Figuring out what to look for is no small task
One big reason that researchers have spent so much time thinking about what they might find is that it's impossible to go looking for everything at once. A systematic search has to be based on at least a hazy idea of what the extraterrestrials might actually be doing. Without much (read: any) data from any form of life beyond our planet, that's no small task.
“It’s important to… think about how life might evolve to use technology and what kind of technology might come about,” Wright says. "We don't want to make the mistake of assuming that their technological trajectory will look like that of, say, Western Europe.”
He points to the Fermi Paradox as the most famous argument in the search for extraterrestrials — and one that’s indeed based on a lot of assumptions about how a technologically advanced society might behave.
In brief, that position holds that advanced extraterrestrial societies must not exist because if they did, they would have figured out interstellar travel. And if a society had figured out how to travel beyond its home solar system, “they surely would have colonized all of the stars in the galaxy by now,” Wright says. Since the aliens aren’t already on Earth, they must not exist at all.
“By the numbers, it's a powerful argument,” he says. “There's been plenty of time for an aggressively expanding species to have populated every star system in the galaxy if they like.’
But there’s a problem.
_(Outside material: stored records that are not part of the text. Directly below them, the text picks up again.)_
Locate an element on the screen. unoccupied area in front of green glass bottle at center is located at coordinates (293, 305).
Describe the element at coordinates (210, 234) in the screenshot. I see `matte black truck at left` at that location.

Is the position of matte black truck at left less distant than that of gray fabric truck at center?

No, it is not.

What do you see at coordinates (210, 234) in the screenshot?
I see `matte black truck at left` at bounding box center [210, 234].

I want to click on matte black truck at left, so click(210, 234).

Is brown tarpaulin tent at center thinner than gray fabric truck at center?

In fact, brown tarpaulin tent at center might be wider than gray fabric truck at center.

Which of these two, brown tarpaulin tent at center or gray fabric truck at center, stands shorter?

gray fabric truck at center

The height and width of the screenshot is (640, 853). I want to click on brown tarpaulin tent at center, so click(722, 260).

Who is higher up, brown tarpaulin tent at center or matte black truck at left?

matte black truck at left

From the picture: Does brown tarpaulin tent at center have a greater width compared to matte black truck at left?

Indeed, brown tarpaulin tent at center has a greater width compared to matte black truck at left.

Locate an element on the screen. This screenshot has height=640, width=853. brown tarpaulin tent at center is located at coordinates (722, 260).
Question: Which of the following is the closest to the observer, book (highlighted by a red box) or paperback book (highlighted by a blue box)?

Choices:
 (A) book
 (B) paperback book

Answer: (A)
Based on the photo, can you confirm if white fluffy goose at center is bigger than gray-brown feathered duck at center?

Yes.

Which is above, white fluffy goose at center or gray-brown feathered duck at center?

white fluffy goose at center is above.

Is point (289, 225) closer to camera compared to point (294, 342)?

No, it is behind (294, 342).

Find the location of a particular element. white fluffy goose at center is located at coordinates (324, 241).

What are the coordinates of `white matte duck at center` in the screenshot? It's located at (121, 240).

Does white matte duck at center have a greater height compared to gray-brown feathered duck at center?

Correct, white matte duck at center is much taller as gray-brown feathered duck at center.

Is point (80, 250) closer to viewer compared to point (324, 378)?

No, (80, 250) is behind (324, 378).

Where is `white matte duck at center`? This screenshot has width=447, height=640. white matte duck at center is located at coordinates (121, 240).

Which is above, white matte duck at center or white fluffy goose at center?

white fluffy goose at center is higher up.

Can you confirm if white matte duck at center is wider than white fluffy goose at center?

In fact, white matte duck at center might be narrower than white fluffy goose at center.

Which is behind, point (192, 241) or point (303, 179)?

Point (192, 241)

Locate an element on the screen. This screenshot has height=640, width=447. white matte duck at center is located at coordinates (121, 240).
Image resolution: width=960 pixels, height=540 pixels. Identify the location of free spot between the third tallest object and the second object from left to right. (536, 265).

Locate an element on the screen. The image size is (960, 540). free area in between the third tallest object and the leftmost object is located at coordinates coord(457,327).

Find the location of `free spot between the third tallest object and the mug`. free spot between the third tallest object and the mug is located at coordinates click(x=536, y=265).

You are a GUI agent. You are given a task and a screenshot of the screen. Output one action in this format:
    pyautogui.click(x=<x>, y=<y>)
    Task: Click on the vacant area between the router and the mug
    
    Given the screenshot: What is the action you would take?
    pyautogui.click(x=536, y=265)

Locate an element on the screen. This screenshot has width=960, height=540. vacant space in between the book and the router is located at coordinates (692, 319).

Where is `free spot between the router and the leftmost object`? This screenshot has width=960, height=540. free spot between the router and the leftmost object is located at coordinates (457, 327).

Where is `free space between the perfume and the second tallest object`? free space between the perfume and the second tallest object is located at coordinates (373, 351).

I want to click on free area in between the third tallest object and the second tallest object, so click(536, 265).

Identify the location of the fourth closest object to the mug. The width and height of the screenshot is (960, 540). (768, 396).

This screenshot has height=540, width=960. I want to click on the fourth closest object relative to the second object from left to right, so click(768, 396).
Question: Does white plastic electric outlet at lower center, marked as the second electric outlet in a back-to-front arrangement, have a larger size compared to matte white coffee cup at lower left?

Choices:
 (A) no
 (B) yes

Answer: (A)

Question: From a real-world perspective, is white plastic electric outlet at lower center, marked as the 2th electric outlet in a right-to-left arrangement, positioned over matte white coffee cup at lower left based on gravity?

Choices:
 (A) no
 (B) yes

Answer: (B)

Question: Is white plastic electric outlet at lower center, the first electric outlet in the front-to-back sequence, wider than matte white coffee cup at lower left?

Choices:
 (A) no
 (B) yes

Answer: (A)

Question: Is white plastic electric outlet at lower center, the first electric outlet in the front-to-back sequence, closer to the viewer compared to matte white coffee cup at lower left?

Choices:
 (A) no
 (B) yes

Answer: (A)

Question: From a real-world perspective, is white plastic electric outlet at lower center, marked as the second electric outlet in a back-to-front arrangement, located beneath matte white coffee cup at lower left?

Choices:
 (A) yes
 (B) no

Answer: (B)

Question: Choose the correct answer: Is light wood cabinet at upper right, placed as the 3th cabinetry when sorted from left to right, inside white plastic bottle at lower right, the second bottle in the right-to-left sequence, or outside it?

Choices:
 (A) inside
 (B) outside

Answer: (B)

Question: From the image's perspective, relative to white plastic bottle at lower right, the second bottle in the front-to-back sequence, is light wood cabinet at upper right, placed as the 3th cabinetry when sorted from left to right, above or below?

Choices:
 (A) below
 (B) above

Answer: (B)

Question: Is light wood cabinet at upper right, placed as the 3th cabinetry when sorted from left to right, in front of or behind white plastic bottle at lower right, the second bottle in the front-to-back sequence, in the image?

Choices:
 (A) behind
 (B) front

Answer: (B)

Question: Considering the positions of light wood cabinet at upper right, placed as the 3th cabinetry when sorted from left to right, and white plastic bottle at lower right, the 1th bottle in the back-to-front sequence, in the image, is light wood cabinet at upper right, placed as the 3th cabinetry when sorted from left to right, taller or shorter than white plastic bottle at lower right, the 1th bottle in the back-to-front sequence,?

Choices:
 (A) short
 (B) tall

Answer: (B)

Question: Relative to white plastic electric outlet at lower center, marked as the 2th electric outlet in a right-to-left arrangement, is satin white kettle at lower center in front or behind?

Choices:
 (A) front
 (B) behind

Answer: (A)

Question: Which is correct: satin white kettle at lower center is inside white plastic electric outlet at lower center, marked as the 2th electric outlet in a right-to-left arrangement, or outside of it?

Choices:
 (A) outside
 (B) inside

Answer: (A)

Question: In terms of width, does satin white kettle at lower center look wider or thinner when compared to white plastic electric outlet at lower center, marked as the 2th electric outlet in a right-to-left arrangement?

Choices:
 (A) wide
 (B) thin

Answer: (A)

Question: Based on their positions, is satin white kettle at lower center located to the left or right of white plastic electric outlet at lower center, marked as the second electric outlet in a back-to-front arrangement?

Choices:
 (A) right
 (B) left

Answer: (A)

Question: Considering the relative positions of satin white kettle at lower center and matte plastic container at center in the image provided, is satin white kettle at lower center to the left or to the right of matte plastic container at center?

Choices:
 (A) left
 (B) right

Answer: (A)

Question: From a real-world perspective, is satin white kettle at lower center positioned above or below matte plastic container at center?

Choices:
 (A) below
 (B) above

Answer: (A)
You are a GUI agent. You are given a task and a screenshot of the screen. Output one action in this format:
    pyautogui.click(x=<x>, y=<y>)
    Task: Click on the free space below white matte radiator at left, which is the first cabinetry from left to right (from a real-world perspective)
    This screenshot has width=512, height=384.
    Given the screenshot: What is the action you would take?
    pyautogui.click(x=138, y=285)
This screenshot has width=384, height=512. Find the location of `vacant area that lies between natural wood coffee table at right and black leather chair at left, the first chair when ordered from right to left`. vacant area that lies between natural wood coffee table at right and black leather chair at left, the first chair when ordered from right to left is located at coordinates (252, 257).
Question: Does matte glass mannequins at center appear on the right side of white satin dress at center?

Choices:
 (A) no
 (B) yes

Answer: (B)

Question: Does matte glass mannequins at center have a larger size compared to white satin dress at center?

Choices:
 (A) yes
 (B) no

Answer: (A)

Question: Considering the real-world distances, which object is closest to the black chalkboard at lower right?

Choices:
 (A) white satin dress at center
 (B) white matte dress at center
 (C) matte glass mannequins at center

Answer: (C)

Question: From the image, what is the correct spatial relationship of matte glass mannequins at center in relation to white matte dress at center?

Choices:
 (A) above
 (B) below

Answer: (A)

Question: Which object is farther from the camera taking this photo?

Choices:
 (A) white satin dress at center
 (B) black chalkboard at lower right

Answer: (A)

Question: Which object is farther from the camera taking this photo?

The paradox (which got its name from an off-hand comment by Enrico Fermi, who was more interested in nuclear physics than astrobiology) takes a lot for granted.
Science is limited by scientists' own stereotypes
“There are a lot of assumptions baked in there about the natural trajectory of life: that it will spread, that [extraterrestrials] will stay where they go, [and] that we would have noticed them if they were in [our] solar system,” Wright says.
Those assumptions aren’t generalizable to all groups of humans, so they definitely aren’t generalizable to all living things. Wright says such perspectives “have pervaded and still pervade a lot of the work.”
“Those [ideas] are often based on stories of European colonization, as opposed to more realistic stories about human migration, [such as] hominid migration out of Africa or the peopling of the Pacific thousands of years ago, which might be better analogies,” he remarks.
Anthropologists help in the search for extraterrestrial life by offering “an arm’s length perspective” on humans. They can tell astrobiologists “you're not just projecting human patterns on the aliens and saying they'll follow [those patterns]. The patterns [astrobiologists] are talking about aren't even universal in humans and might not even describe any reality on Earth,” Wright says.
Indigenous scholars have made similar observations. In fact, the most recent issue of the American Indian Research and Culture Journal was a special issue dedicated to research examining the search that Wright and colleagues across the field are undertaking.
It's a big if
What would it be like if researchers did come across evidence of aliens? Wright says proof positive could come in a lot of different forms.
"It could be super boring," he assumes. For instance, researchers could detect a faint radio signal from a faraway galaxy that's clearly from an artificial source but too far away to investigate any further. "And that's all we ever know," he says. "It's not world-altering, it's just 'oh, look at that."
Even in that kind of situation, the first thing any self-respecting researcher would do is show the data to colleagues and ask those with the right equipment to independently verify the signal. With any luck, the signal would endure for an extended period of time, long enough for multiple research groups to study it. That's key to doing good science "because if it's just one thing you've recorded once, and then it never happens, again... there is nothing you can do with it," he discloses.
"On the other hand, if we find like an alien planet in the Solar System, that's a whole different set of things to manage."